# Is A Chug Still Considered A Chi?



## TwilightGirlKay

Ok for those of you that haven't read my other thread a Chug is a mix breed of a Chihuahua and a Pug. Now I'm wondering do you all still consider it a Chi even if it may look alot more like a Pug at times?





































Why I ask is because I'm really falling for the cuties, I don't really like the Pug itself, but these little ones are adorable 

I may just try and get one:daisy:
That is when I'm allowed to get a dog.
Then the next question comes up. If I'm getting a Chug, what book do I get? A book on Chis, or a book on Pugs?:foxes15:


----------



## Quinn

A "chug" is not a chi, its not a pug, its a mutt. Nothing wrong with that (although I highly frown on breeding "designer dogs"). Don't base the dog you want only on its looks. Try to meet some, read up on them, things like that. 
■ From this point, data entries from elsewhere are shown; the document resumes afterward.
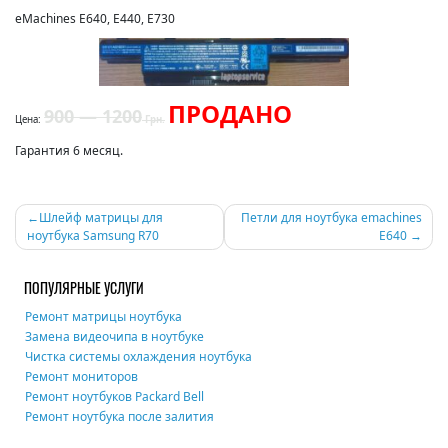
eMachines E640, E440, E730
ПРОДАНО
900 — 1200
Цена:
Грн.
Гарантия 6 месяц.
Навигация
Шлейф матрицы для
Петли для ноутбука emachines
ноутбука Samsung R70
E640
по
записям
ПОПУЛЯРНЫЕ УСЛУГИ
Ремонт матрицы ноутбука
Замена видеочипа в ноутбуке
Чистка системы охлаждения ноутбука
Ремонт мониторов
Ремонт ноутбуков Packard Bell
Ремонт ноутбука после залития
Do you not like the pug because of its looks or its personality? Because either way getting a pug mix could be an issue then, because it could look or act more like a chi... You never know!


----------



## TwilightGirlKay

Very true Quinn. I love dogs, but I don't like the looks of some or the behavoir. 
I'm reading up as much as I can find on the chug and ppl are saying its 50/50 on different things you get from it. The Chug could act like a Chi a lot of times and then turn into a pug the next minute. I also read they could have a better health then a purbreed. That I don't know for sure. Now I love the look of the chi and how they act and love and so on. And find it ideal in size. I don't really like mix bredding of certian kinds like the teacup chi sounds sort of cruel to me, but I'd have to read up on that one more. But I have owned what you called a "mutt" before. I had a dog named Dusty that was a mix breed. I believe a medium sized cockapoo. I don't know for sure because we had him when I was little and they put him to sleep when I was like 6 because he was suffering from I believe severe joint problems, athritis, and he was getting old. Sadly my parents decided it was time and I said my goodbyes and haven't had a dog since. So back to the subject. I find that the Chug is a cute "mutt" because it has qualities of the Chi and has some qualities of the Pug. Which it would act more like depends on how strong the blood runs in the little cutie, but a reference book wouldn't hurt. I'm thinking of continuing to get the book "Chihuahuas for Dummies" in the cause that I get a Chi or a Chug that is like one. If it has some similarities to the Pug that show up. I'll go on line and look it up. Also my reason for asking is because of the mix breed called the Chi-Weenie. I would think it is still considered a Chi even if it is mixed with the Danchsund.


----------



## TwilightGirlKay

Here's a site about Chugs--> http://www.chugdog.com/


----------



## princesslisa31

oh no a chug is not a chi! It looks noithing like a chi,in its own way it is really cute but is a mic, maybe when its grandchildren are born and have all been bred with chis they will be more chi like but a chug is not for me,its just a smaller pug if you ask me with a frying pan face! 
can see how ppl would fall for it though. I think they are sold for not a lot less than a chi that has no papers which is odd!


----------



## *Princess*

as said above it is not a chi, its a X breed but theyre are really cute


----------



## Tink

Kailey, why do you want a chug? You started out here desperately wanting a chihuahua, and now you're changing your mind, and I'm just curious as to why. I'm not challenging you, it's just a question, OK? :love2:

Chugs are "designer dogs." Someone had the grand idea to breed a chi to a pug, and a chug is the result. Have you ever known a pug, up close and personal? My roommate has two, and they are very different from chis, in every possible way....their looks, their personality, their behavior. Their potential health issues are different, even their life span is different.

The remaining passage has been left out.